Por Mario Sales
Gaston Bachelard
Enquanto escrevo ainda estou sob o impacto das últimas
reflexões deste monumento literário cujo título simples – A Poética do Espaço -
esconde sua complexidade e perturbadora profundidade.
Gaston Bachelard me encanta. Principalmente porque faz de sua
erudição pista de decolagem e não uma âncora.
Voa, e em seu vôo, na ventania provocada pelo seu bater de
asas, nos arrasta, nos desloca e desequilibra, fazendo-nos procurar em vão um
apoio ou sustento no vazio. Seu olhar original e radical sobre as coisas
aparentemente mais simples, uma casa, o canto de um cômodo, gavetas, cofres,
ninhos de pássaros ou conchas, que são partes de nosso espaço ou no espaço das
quais habitamos ou penetramos, são também capítulos deste pequeno tratado do
estranhamento do que vemos, ouvimos, e costumamos classificar como expressão
desses sentidos aparentemente objetivos, os quais ele perverte, descrevendo o
ouvir da luz, ou a imagem do som.
“O ruído que a luz do sol faz ao bater nas paredes do quarto”.

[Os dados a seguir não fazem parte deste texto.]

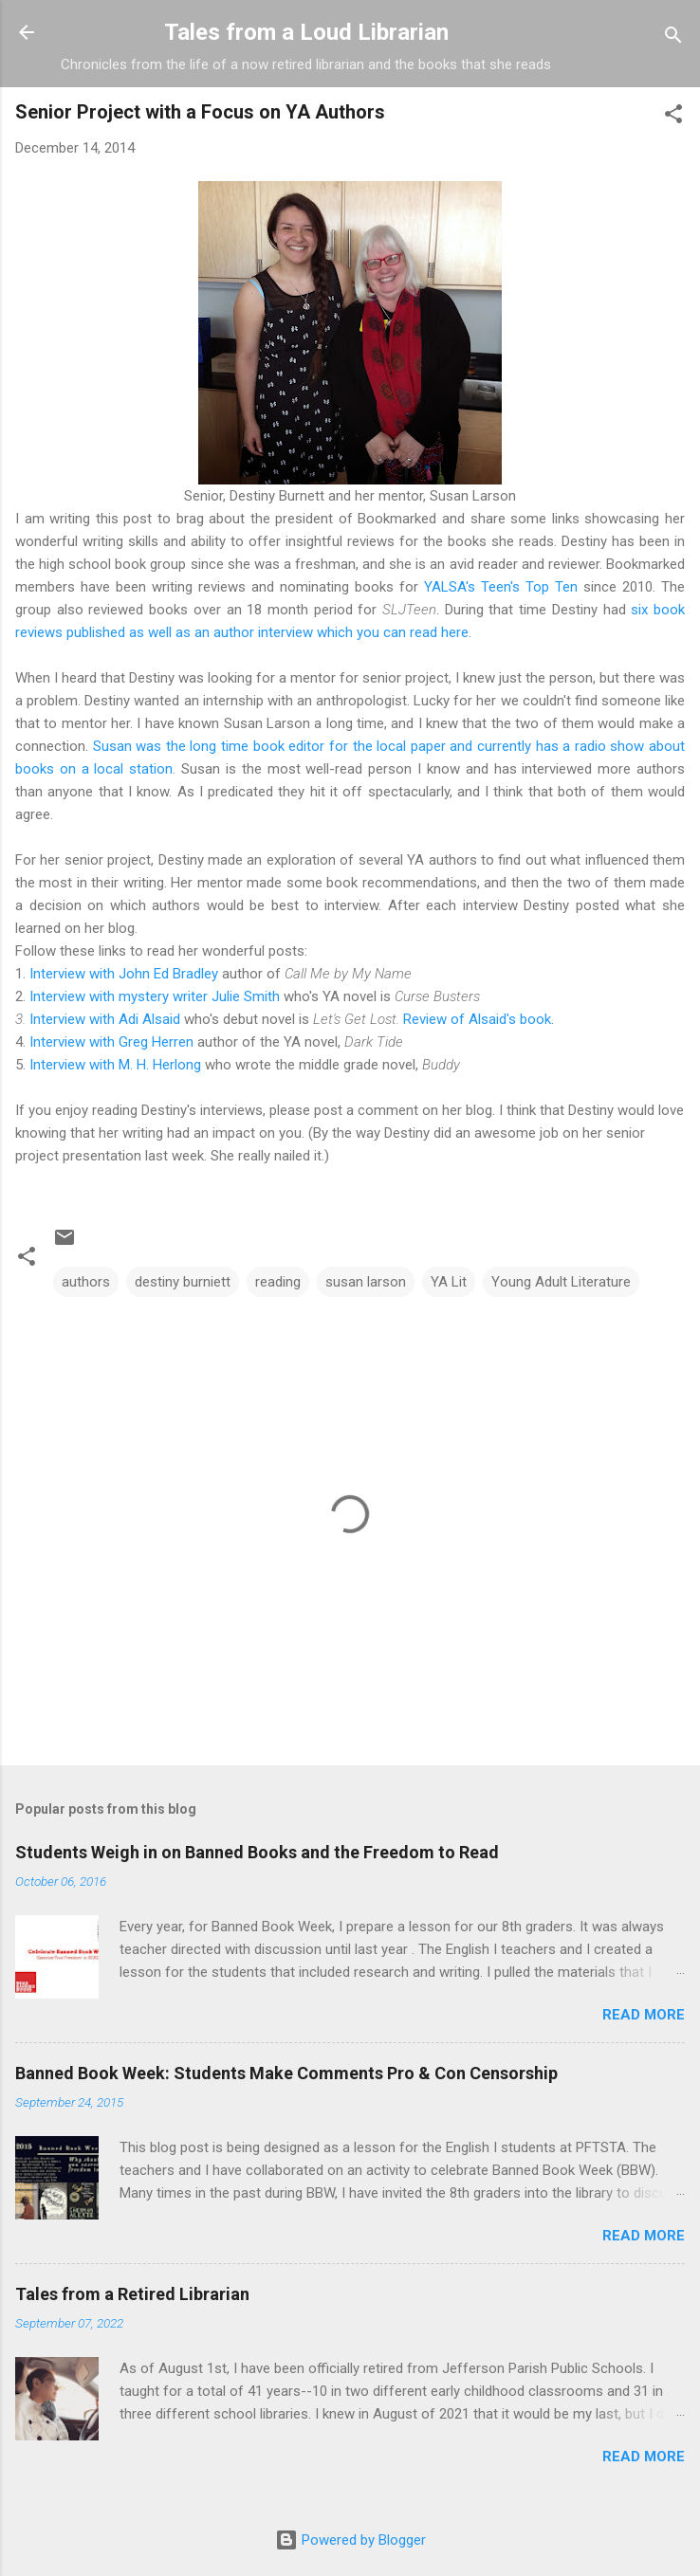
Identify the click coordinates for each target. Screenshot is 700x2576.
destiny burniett (182, 1281)
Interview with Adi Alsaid (104, 1019)
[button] (673, 117)
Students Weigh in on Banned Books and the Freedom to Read (257, 1852)
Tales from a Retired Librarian (132, 2294)
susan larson (365, 1281)
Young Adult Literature (561, 1281)
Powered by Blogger (350, 2540)
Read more (643, 2014)
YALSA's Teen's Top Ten (501, 586)
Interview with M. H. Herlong (115, 1064)
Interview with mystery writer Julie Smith (154, 996)
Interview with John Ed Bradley (123, 973)
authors (86, 1281)
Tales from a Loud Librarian (306, 32)
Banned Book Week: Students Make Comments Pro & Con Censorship (286, 2073)
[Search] (673, 38)
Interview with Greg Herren (111, 1041)
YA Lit (449, 1281)
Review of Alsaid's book (477, 1019)
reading (278, 1281)
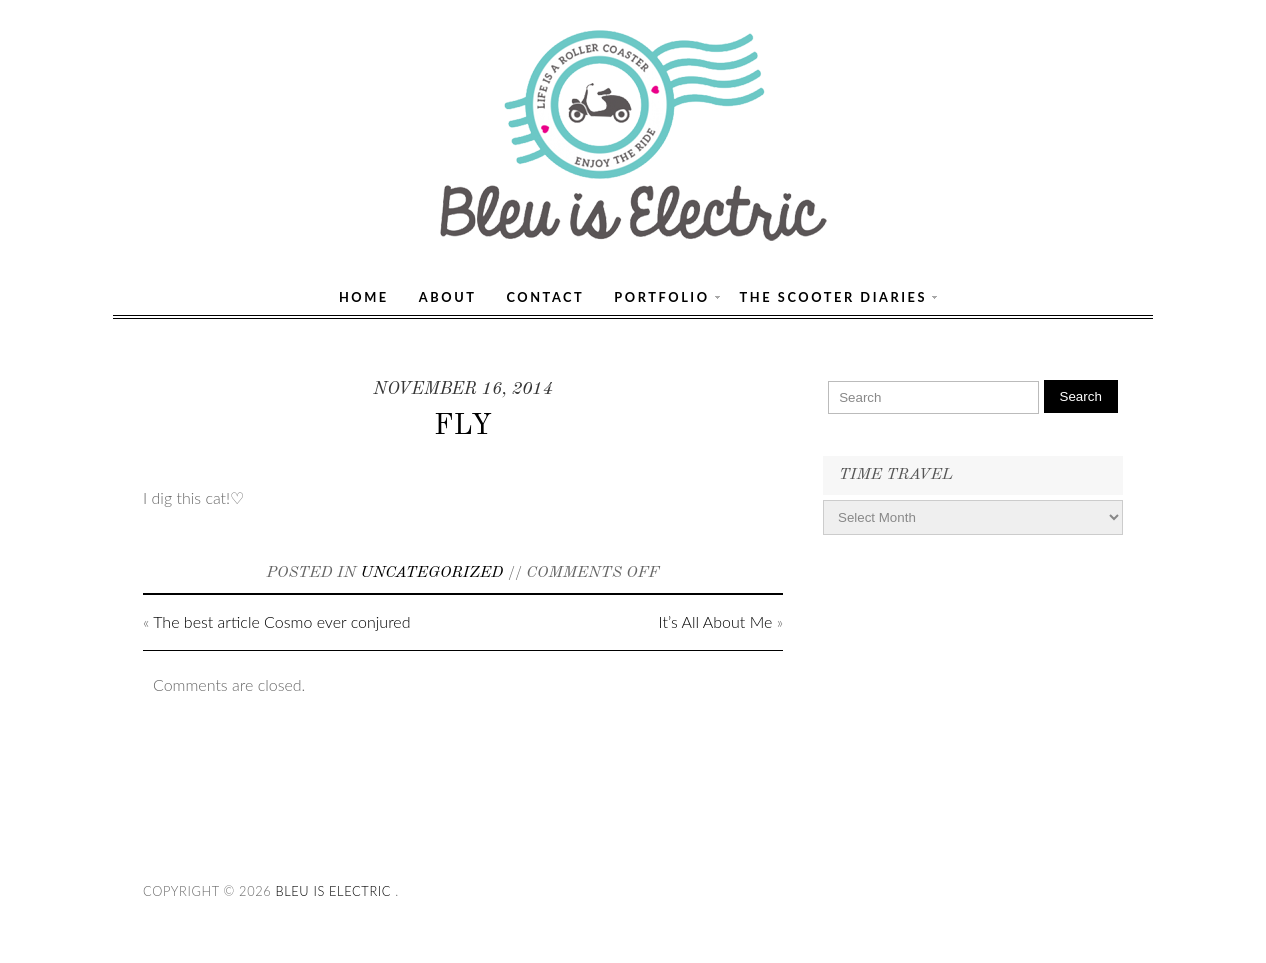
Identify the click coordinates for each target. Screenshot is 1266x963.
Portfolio (661, 297)
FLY (463, 426)
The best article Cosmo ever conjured (281, 621)
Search (1081, 396)
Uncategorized (432, 573)
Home (364, 297)
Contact (545, 297)
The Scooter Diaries (834, 297)
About (448, 297)
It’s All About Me (716, 621)
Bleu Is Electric (333, 891)
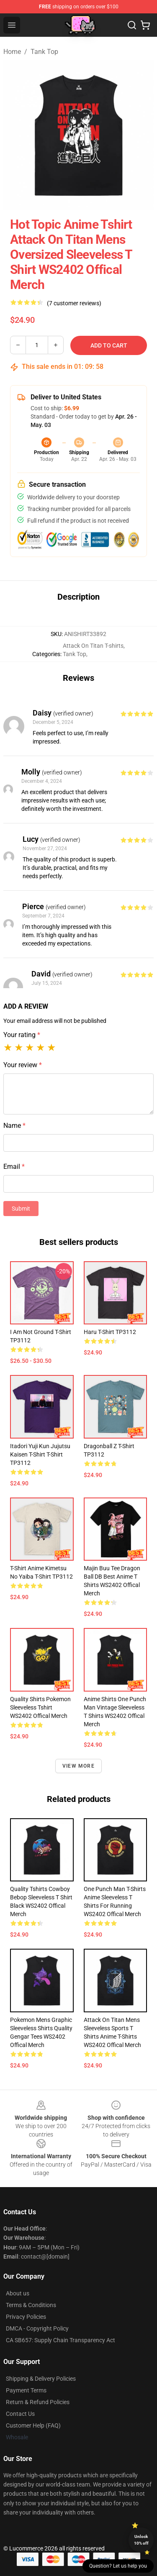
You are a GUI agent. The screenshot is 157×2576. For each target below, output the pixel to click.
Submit (21, 1208)
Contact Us (20, 2413)
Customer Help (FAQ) (33, 2425)
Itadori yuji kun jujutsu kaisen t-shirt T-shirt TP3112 (40, 1454)
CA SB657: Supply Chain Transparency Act (60, 2340)
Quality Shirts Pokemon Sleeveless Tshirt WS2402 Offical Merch (40, 1707)
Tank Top (44, 52)
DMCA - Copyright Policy (37, 2328)
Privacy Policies (26, 2316)
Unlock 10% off (141, 2539)
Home (12, 52)
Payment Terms (26, 2390)
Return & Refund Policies (37, 2402)
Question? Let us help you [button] (118, 2566)
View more (78, 1766)
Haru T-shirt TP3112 (110, 1332)
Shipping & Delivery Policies (41, 2378)
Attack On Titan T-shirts (93, 645)
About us (17, 2293)
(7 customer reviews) (74, 303)
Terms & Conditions (31, 2305)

Que declaração embriagante, perturbadora, se me permitem a repetição.
A boa literatura deve nos perturbar.
“O ruído da luz do sol é como o zumbir de abelhas”.
A luz, pois, tem um som, um som característico que expande a
sua manifestação e a diversifica, não mais apenas iluminação, mas também som,
zumbido.
A imagem do ruído dos raios de sol, como zumbidos de abelhas
é de Tristan Tzara[1]
que ele extrai para fazer suas reduções fenomenológicas. Neste particular,
Bachelard diferencia a abordagem fenomenológica daquela psicológica ou psicanalítica.
Tristan Tzara
O poeta constrói uma nova realidade, talvez com alguns
elementos da outra realidade que nos acostumamos de considerar a verdadeira,
para dar vida a estados de manifestação paralelos e alterar o comportamento dos
fenômenos, enriquecendo-os, enriquecendo-nos.
Por isso, nestas realidades, a luz pode ter som, emitir som,
demonstrando uma densidade e uma solidez insuspeitas em nosso próprio mundo. E
apenas porque a poesia lhe permite tal coisa por versos como
“E o
mercado do sol entrou no quarto
E o
quarto na cabeça, que zumbe”
E a realidade, instantaneamente, se
transforma. Essa é a verdadeira magia.
A Magia da poesia.
A Magia da palavra.
[1] Tristan Tzara, nascido Samuel ou Samy Rosenstock (Moinesti, 16 de abril de 1896 – Paris, 25 de dezembro de 1963)[1] foi um poeta romeno, judeu e francês, um dos iniciadores do Dadaísmo. Em 1916, em plena Primeira Guerra Mundial (1914- 1918), um grupo de refugiados em Zurique, na Suíça, iniciou o movimento artístico e literário chamado Dadaísmo, com o intúito de chocar a burguesia.[2][3][4] Seu pseudônimo significaria numa tradução livre "triste terra", tendo sido escolhido para protestar o tratamento dos judeus na Roménia. Em 1917, após a partida de Hugo Ball, Tzara assumiu o controle do movimento dadaísta em Zurique. Proclamou a sua vontade de destruir a sociedade, os seus valores e a linguagem em obras como "Coração de gás" (1921), "A anticabeça" (1923) e "O homem aproximativo" (1931). Após o declínio do movimento dadá, Tzara envolveu-se no surrealismo, juntou-se ao Partido Comunista e à Resistência Francesa. Tudo isto fez com que em obras como "A fuga" (1947), "O fruto permitido" (1958), "A Rosa e o Cão" (1958), esteja patente uma consciência lírica, na qual traduziu as suas preocupações sociais e testemunhou a sua ânsia de defender o homem contra todas as formas de servidão.